Speaking to investors and media this morning during its full year report conference, Bulcke reiterated that nutrition, health and wellness remain at the 'core' of Nestlé's strategy, noting that an 8.2% growth in this area has been a key driver for the firm's ability to hold its leading market position despite 'challenging' situations in both emerging and developed markets.
"It is what we are all about as a company," said Bulcke. "It is one of the strongest value drivers, explained and expressed in profitable growth, that is behind our success and our results."
Indeed, he commented that Nestlé's strategy in nutrition, health and wellness is driving a 'competitive advantage' for the firm in the global market all the way through its nutrition, food and beverage portfolio - adding that despite a slow-down in growth the firm continues to 'out-perform the market' in these areas and especially in infant formula where 'strong growth' was reported.
"It is indeed the most strong and most valuable value driver, expressed profitable growth and margin increases, that we have," confirmed the Nestlé CEO. "That is linked with also trends in society, the population growth, middle class building up in emerging markets. It is linked with an aging population, it is linked with consumers that are more aware of the nutritional dimensions in their lives and the need for quality of life."
"Linking up of all these dimensions is what nutrition, health and wellness is all about," said Bulcke - adding that the strong growth of 8.2% seen in its nutrition business has been driven by research and development and new products.
Research, reformulation and innovation
"We have been saying that we want to turn our portfolio - each product, everywhere, wherever in the world - through that process of checking on taste and being preferred on taste, and yet at the same time having arguments on nutrition, health and wellness," Bulcke said - noting that such a strategy requires 'a tremendous effort' and a big spend on research and development.
"Last year we have reformulated just like that 8,000 products - just last year.
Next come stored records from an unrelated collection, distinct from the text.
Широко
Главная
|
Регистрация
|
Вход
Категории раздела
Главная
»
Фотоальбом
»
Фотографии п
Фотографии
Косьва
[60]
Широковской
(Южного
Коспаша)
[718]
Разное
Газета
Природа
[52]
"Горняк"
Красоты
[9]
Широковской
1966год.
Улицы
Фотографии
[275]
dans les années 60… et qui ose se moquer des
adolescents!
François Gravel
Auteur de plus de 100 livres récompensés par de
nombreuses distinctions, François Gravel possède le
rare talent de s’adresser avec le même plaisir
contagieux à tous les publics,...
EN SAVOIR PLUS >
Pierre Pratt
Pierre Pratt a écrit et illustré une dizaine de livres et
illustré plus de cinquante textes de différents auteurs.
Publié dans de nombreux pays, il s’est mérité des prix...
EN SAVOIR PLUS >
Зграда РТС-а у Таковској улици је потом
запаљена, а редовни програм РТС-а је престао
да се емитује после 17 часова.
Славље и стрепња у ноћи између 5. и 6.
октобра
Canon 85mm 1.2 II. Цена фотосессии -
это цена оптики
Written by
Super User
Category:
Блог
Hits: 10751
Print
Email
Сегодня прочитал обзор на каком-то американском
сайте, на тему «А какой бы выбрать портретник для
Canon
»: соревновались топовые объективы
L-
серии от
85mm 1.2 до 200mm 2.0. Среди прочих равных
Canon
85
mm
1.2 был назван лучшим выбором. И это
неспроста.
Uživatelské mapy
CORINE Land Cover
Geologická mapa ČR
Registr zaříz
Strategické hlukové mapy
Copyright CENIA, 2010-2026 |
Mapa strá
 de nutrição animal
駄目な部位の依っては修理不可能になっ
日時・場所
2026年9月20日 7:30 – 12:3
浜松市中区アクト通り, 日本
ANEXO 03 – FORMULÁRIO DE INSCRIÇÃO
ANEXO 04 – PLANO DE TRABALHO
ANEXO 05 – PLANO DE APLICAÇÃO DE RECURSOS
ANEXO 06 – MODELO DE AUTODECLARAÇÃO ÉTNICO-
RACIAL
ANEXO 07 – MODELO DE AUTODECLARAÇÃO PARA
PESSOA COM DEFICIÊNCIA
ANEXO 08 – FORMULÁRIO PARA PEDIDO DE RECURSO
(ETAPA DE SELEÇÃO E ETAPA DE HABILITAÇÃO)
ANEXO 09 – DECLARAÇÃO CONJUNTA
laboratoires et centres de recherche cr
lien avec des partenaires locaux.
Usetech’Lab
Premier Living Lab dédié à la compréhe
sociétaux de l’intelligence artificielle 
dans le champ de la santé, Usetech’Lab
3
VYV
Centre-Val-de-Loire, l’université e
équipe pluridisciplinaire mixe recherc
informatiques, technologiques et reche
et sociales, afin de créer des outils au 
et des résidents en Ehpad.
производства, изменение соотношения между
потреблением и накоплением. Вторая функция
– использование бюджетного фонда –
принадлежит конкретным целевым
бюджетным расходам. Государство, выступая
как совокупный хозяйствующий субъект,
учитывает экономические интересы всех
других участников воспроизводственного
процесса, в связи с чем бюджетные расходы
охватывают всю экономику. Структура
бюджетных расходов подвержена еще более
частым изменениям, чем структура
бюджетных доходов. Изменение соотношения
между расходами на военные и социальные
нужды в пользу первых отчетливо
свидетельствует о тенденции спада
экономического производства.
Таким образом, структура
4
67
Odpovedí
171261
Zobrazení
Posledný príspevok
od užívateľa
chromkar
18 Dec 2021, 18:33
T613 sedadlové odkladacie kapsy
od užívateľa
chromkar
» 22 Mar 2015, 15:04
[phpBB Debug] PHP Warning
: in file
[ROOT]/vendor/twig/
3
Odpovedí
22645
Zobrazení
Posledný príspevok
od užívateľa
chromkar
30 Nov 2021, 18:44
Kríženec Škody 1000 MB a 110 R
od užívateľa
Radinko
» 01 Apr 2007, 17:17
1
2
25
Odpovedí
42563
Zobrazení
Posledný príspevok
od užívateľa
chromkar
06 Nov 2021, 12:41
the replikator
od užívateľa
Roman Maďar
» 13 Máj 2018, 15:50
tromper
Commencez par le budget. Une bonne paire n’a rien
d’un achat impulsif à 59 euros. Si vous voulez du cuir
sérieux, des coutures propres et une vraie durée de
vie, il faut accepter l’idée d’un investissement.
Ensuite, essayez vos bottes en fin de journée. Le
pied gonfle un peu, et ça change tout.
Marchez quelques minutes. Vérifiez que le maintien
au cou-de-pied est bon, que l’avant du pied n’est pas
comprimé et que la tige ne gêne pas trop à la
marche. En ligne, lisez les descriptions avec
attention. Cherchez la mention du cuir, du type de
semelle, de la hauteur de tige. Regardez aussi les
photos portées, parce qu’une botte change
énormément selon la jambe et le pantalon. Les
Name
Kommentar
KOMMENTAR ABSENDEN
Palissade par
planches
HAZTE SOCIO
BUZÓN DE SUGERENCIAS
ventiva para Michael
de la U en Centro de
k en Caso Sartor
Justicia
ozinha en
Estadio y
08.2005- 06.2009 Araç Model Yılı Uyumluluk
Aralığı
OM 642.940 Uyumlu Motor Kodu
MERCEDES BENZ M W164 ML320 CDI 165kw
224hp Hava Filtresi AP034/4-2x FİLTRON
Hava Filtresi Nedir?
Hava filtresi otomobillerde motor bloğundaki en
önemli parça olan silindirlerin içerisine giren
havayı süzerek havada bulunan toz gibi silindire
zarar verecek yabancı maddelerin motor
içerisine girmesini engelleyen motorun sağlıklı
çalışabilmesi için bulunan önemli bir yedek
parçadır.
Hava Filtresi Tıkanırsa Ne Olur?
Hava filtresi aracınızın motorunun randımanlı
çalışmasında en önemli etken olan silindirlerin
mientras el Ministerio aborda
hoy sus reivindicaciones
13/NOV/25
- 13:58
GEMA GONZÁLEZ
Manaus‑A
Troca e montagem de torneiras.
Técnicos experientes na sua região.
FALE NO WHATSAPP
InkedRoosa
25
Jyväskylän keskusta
And if you add it all up, one third of our products are actually in that process."
The Nestlé chief also noted that it has 'redefined' its commitments to levels of salt, sugar, and trans- and saturated fats in its products - adding that such commitments are also driving reformulation and success in Nestlé's food and beverage portfolios.
"A commitment has to be fulfilled, and that is also driving quite a lot of innovation - quite a lot of research and development that is framing our portfolio quite drastically."
In addition, the he noted that the firm remains committed to micronutrient fortification on a global scale, adding that the addition of nutrients to many of its products that are potential carriers for fortification is an "intrinsic part of our agenda" that will help to create added value and premiumisation of products.
Indeed, Bulcke said that 2013 had been a 'record' year for innovation and development within Nestlé - adding that many of the products are yet to be rolled out on a broader scale.